We do not read or store your IP address for these analytics, and we do
not collect your country or location. If the landing URL carries a
utm_source label (typically from a campaign link, though anyone can put one in a URL,
so it is unverified), we keep a bounded, sanitized copy of it. Like the other landing counts
these are best-effort and can be inflated by a refresh or bot, so they tell us how visits arrive,
not who or how many people.
AI-generated explanations (optional)
Some hosted war-room features use an AI provider (Anthropic) to put the engine's
reasoning into plain English. The recommendation itself is always made by our own deterministic
engine, not the AI. These features only run when the hosted service is configured for them; if it is
not, nothing is sent to any AI provider. Two paths use it:
- The automatic one-line "why." Next to a recommendation, the service sends a
curated, allow-listed set of decision facts for the current player — projections,
your roster needs, and the market math the engine used — to phrase a single sentence. This
projection is structured to exclude your account identity and other managers' or
league display names, so that identity data is not sent.
- The interactive advisor (only when you ask it). If you open the advisor to argue
a case for a player, the text you type is sent to the AI provider along with the
target bid and the same curated facts, so it can weigh your argument. Because this is free text,
treat it like any message to an AI service: don't type anything into it you wouldn't want
sent to the AI provider.
What we never do
- We do not sell or rent your data.
- We do not use it for advertising or to build advertising profiles.
- We do not use third-party analytics (such as Google Analytics) or tracking
cookies — usage analytics are first-party and aggregate: counts, plus one-way de-duplication
digests we can't reverse, never the raw identifiers (see above).

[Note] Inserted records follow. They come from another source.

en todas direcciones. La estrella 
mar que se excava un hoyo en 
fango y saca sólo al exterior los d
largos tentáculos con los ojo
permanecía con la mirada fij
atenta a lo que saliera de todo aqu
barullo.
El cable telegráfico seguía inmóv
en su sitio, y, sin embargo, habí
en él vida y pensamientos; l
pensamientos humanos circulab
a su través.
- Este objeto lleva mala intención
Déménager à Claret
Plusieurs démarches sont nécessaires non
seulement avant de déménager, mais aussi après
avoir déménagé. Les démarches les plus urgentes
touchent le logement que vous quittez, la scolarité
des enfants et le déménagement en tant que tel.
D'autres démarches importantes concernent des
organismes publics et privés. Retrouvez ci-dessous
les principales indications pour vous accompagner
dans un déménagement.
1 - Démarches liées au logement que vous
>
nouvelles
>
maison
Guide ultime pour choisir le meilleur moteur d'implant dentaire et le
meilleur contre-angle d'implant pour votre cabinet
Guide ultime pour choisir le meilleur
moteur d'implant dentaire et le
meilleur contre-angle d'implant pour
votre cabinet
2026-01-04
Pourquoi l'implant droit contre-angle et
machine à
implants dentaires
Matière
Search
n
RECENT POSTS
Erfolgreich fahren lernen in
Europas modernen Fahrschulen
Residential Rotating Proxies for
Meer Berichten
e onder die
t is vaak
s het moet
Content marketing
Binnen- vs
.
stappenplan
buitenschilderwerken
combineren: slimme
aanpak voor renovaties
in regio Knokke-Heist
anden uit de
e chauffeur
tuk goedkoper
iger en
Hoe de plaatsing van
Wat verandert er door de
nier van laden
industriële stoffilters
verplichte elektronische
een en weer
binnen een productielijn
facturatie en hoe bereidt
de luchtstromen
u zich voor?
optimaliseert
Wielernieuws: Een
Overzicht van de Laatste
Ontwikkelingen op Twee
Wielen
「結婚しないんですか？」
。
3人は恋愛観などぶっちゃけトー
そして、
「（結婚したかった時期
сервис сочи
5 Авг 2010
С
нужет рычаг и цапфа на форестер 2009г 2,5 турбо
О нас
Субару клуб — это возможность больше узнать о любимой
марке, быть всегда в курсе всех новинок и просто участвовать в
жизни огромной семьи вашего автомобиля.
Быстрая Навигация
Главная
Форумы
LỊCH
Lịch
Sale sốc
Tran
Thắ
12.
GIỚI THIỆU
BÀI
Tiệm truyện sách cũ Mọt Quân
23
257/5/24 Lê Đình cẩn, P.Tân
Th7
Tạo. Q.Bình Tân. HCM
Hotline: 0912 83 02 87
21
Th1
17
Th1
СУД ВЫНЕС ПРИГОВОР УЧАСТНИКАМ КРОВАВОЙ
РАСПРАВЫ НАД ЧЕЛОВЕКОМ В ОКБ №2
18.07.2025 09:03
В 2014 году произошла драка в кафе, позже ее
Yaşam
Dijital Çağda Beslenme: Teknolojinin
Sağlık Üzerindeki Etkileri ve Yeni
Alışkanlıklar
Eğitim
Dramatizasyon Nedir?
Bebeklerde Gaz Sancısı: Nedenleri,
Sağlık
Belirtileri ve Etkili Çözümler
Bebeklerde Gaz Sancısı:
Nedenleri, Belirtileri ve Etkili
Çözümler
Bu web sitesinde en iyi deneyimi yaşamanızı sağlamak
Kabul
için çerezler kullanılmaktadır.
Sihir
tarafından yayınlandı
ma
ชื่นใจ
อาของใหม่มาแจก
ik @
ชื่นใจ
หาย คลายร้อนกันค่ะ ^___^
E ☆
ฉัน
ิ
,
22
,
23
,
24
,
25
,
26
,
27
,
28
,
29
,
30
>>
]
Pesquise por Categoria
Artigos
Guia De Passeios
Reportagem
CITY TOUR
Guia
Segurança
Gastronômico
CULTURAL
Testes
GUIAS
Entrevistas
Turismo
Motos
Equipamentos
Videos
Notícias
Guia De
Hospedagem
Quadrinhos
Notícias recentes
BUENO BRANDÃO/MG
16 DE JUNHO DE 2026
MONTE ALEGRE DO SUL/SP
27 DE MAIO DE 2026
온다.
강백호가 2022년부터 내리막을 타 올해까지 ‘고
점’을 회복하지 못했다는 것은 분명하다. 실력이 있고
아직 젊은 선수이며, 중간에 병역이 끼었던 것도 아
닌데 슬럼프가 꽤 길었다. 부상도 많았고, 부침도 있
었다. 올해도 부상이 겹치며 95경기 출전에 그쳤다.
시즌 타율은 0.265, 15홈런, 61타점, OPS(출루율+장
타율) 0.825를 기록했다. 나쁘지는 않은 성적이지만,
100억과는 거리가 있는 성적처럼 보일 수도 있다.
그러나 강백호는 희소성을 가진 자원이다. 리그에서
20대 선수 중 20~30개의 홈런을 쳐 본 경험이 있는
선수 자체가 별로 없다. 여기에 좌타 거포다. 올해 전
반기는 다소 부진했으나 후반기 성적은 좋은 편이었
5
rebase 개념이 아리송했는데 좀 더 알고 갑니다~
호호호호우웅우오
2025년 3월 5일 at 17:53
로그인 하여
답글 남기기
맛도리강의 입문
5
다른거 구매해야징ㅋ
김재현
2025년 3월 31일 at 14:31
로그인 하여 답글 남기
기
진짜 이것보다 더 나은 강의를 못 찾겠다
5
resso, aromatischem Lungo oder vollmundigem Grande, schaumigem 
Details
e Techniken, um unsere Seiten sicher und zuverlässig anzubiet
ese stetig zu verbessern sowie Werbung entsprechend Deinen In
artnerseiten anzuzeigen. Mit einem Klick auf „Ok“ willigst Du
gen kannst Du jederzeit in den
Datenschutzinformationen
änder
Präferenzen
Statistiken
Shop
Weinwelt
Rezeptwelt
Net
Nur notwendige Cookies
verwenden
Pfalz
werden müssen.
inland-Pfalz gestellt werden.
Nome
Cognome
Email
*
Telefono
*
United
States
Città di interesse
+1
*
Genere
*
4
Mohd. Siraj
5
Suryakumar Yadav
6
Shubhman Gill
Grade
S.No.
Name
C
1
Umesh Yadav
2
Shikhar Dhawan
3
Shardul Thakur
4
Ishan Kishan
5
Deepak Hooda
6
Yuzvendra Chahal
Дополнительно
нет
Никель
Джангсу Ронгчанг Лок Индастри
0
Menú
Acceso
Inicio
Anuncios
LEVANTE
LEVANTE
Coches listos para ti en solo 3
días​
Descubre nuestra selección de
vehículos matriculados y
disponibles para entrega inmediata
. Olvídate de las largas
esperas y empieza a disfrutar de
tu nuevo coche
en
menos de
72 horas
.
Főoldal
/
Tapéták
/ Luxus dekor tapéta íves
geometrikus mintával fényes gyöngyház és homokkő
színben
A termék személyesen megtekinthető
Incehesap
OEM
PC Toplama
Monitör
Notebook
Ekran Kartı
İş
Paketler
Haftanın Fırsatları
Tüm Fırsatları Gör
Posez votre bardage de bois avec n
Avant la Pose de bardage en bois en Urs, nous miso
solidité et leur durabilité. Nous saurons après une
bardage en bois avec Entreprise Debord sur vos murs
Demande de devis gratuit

- We do not transfer it to third parties except the receiver the extension
forwards your draft data to and — only for the optional AI explanation features described above —
the data those features send to our AI provider (the curated decision facts, plus the text you type
if you use the interactive advisor).
- We do not use it for any purpose unrelated to the single purpose stated above
(consistent with the Chrome Web Store Limited Use requirements).
Affiliation and trademarks
AlphaDraft is an independent tool compatible with ESPN Fantasy. It is
not affiliated with, endorsed by, or sponsored by ESPN, The Walt Disney Company, or
the National Football League. "ESPN" is a trademark of its respective owner and is used here only
nominatively, to describe what the tool is compatible with — not to imply any partnership. The tool
reads the draft data shown in your own authenticated ESPN session, on your behalf; it does not
circumvent ESPN's access controls or speak for ESPN.
Changes
Material changes to this policy will be reflected here with an updated "Last updated" date.